[Collected data]
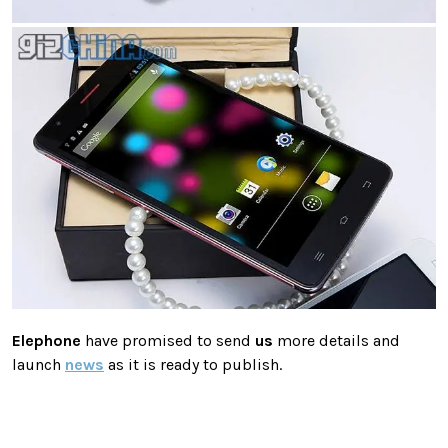
Elephone
have promised to send
us
more details and
launch
news
as it is ready to publish.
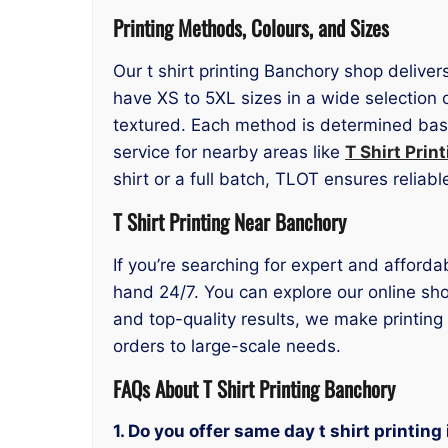
Printing Methods, Colours, and Sizes
Our t shirt printing Banchory shop deliver
have XS to 5XL sizes in a wide selection 
textured. Each method is determined based
service for nearby areas like
T Shirt Prin
shirt or a full batch, TLOT ensures reliabl
T Shirt Printing Near Banchory
If you’re searching for expert and afforda
hand 24/7. You can explore our online sho
and top-quality results, we make printing
orders to large-scale needs.
FAQs About T Shirt Printing Banchory
1. Do you offer same day t shirt printin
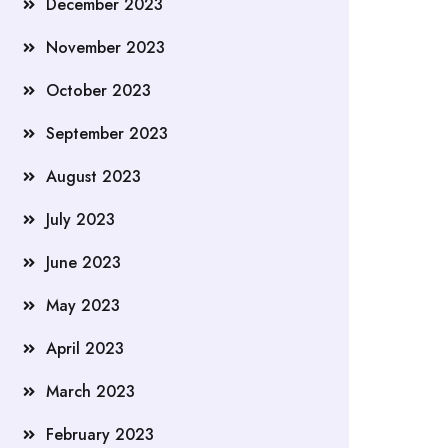
December 2023
November 2023
October 2023
September 2023
August 2023
July 2023
June 2023
May 2023
April 2023
March 2023
February 2023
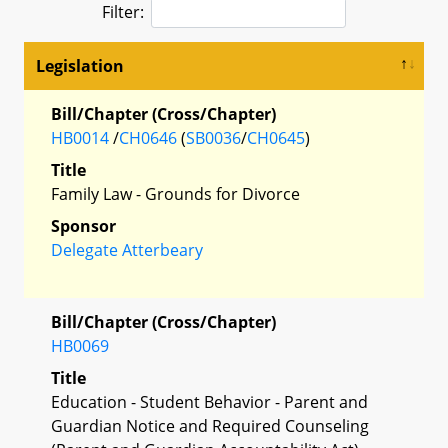
Filter:
Legislation
Bill/Chapter (Cross/Chapter)
HB0014
/
CH0646
(
SB0036
/
CH0645
)
Title
Family Law - Grounds for Divorce
Sponsor
Delegate Atterbeary
Bill/Chapter (Cross/Chapter)
HB0069
Title
Education - Student Behavior - Parent and
Guardian Notice and Required Counseling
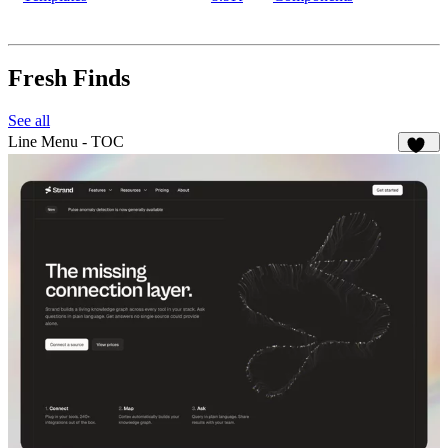
Fresh Finds
See all
Line Menu - TOC
141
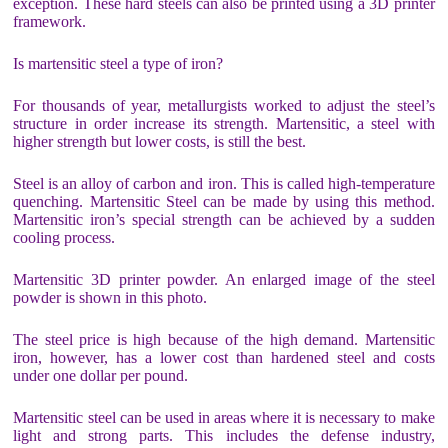
exception. These hard steels can also be printed using a 3D printer
framework.
Is martensitic steel a type of iron?
For thousands of year, metallurgists worked to adjust the steel’s
structure in order increase its strength. Martensitic, a steel with
higher strength but lower costs, is still the best.
Steel is an alloy of carbon and iron. This is called high-temperature
quenching. Martensitic Steel can be made by using this method.
Martensitic iron’s special strength can be achieved by a sudden
cooling process.
Martensitic 3D printer powder. An enlarged image of the steel
powder is shown in this photo.
The steel price is high because of the high demand. Martensitic
iron, however, has a lower cost than hardened steel and costs
under one dollar per pound.
Martensitic steel can be used in areas where it is necessary to make
light and strong parts. This includes the defense industry,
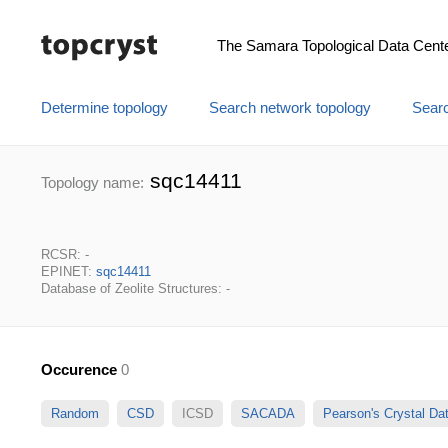
The Samara Topological Data Cent
Determine topology
Search network topology
Searc
sqc14411
Topology name:
RCSR: -
EPINET:
sqc14411
Database of Zeolite Structures: -
Occurence
0
Random
CSD
ICSD
SACADA
Pearson's Crystal D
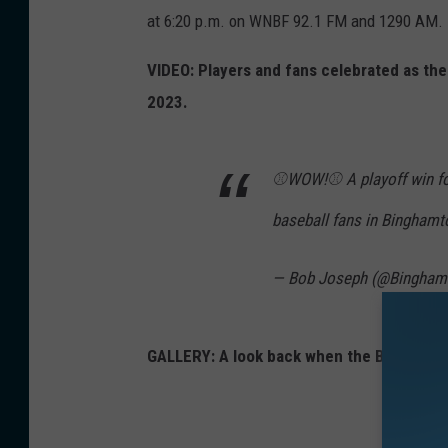
u
t
at 6:20 p.m. on WNBF 92.1 FM and 1290 AM.
m
o
b
VIDEO: Players and fans celebrated as t
n
l
2023.
M
e
e
P
t
⚾️WOW!⚾️ A playoff win f
o
s
baseball fans in Bingham
n
c
i
e
— Bob Joseph (@Bingha
e
l
s
e
p
GALLERY: A look back when the Binghamt
b
l
r
a
a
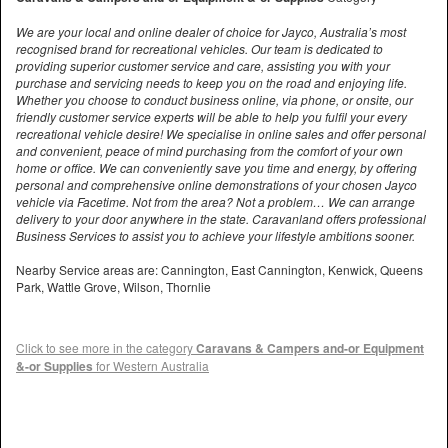
We are your local and online dealer of choice for Jayco, Australia’s most
recognised brand for recreational vehicles. Our team is dedicated to
providing superior customer service and care, assisting you with your
purchase and servicing needs to keep you on the road and enjoying life.
Whether you choose to conduct business online, via phone, or onsite, our
friendly customer service experts will be able to help you fulfil your every
recreational vehicle desire! We specialise in online sales and offer personal
and convenient, peace of mind purchasing from the comfort of your own
home or office. We can conveniently save you time and energy, by offering
personal and comprehensive online demonstrations of your chosen Jayco
vehicle via Facetime. Not from the area? Not a problem… We can arrange
delivery to your door anywhere in the state. Caravanland offers professional
Business Services to assist you to achieve your lifestyle ambitions sooner.
Nearby Service areas are: Cannington, East Cannington, Kenwick, Queens
Park, Wattle Grove, Wilson, Thornlie
Click to see more in the category
Caravans & Campers and-or Equipment
&-or Supplies
for Western Australia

| Required action |
Transcribe every line in the entries above, taking out only the images.

| Expected answer |
Elephone
have promised to send
us
more details and
launch
news
as it is ready to publish.
Printing Methods, Colours, and Sizes
Our t shirt printing Banchory shop deliver
have XS to 5XL sizes in a wide selection 
textured. Each method is determined based
service for nearby areas like
T Shirt Prin
shirt or a full batch, TLOT ensures reliabl
T Shirt Printing Near Banchory
If you’re searching for expert and afforda
hand 24/7. You can explore our online sho
and top-quality results, we make printing
orders to large-scale needs.
FAQs About T Shirt Printing Banchory
1. Do you offer same day t shirt printin
December 2023
November 2023
October 2023
September 2023
August 2023
July 2023
June 2023
May 2023
April 2023
March 2023
February 2023
Filter:
Legislation
Bill/Chapter (Cross/Chapter)
HB0014
/
CH0646
(
SB0036
/
CH0645
)
Title
Family Law - Grounds for Divorce
Sponsor
Delegate Atterbeary
Bill/Chapter (Cross/Chapter)
HB0069
Title
Education - Student Behavior - Parent and
Guardian Notice and Required Counseling
Fresh Finds
See all
Line Menu - TOC
141
exception. These hard steels can also be printed using a 3D printer
framework.
Is martensitic steel a type of iron?
For thousands of year, metallurgists worked to adjust the steel’s
structure in order increase its strength. Martensitic, a steel with
higher strength but lower costs, is still the best.
Steel is an alloy of carbon and iron. This is called high-temperature
quenching. Martensitic Steel can be made by using this method.
Martensitic iron’s special strength can be achieved by a sudden
cooling process.
Martensitic 3D printer powder. An enlarged image of the steel
powder is shown in this photo.
The steel price is high because of the high demand. Martensitic
iron, however, has a lower cost than hardened steel and costs
under one dollar per pound.
Martensitic steel can be used in areas where it is necessary to make
light and strong parts. This includes the defense industry,
The Samara Topological Data Cent
Determine topology
Search network topology
Searc
sqc14411
Topology name:
RCSR: -
EPINET:
sqc14411
Database of Zeolite Structures: -
Occurence
0
Random
CSD
ICSD
SACADA
Pearson's Crystal D
u
t
at 6:20 p.m. on WNBF 92.1 FM and 1290 AM.
m
o
b
VIDEO: Players and fans celebrated as t
n
l
2023.
M
e
e
P
t
⚾️WOW!⚾️ A playoff win f
o
s
baseball fans in Bingham
n
c
i
e
— Bob Joseph (@Bingha
e
l
s
e
p
GALLERY: A look back when the Binghamt
b
l
r
a
a
We are your local and online dealer of choice for Jayco, Australia’s most
recognised brand for recreational vehicles. Our team is dedicated to
providing superior customer service and care, assisting you with your
purchase and servicing needs to keep you on the road and enjoying life.
Whether you choose to conduct business online, via phone, or onsite, our
friendly customer service experts will be able to help you fulfil your every
recreational vehicle desire! We specialise in online sales and offer personal
and convenient, peace of mind purchasing from the comfort of your own
home or office. We can conveniently save you time and energy, by offering
personal and comprehensive online demonstrations of your chosen Jayco
vehicle via Facetime. Not from the area? Not a problem… We can arrange
delivery to your door anywhere in the state. Caravanland offers professional
Business Services to assist you to achieve your lifestyle ambitions sooner.
Nearby Service areas are: Cannington, East Cannington, Kenwick, Queens
Park, Wattle Grove, Wilson, Thornlie
Click to see more in the category
Caravans & Campers and-or Equipment
&-or Supplies
for Western Australia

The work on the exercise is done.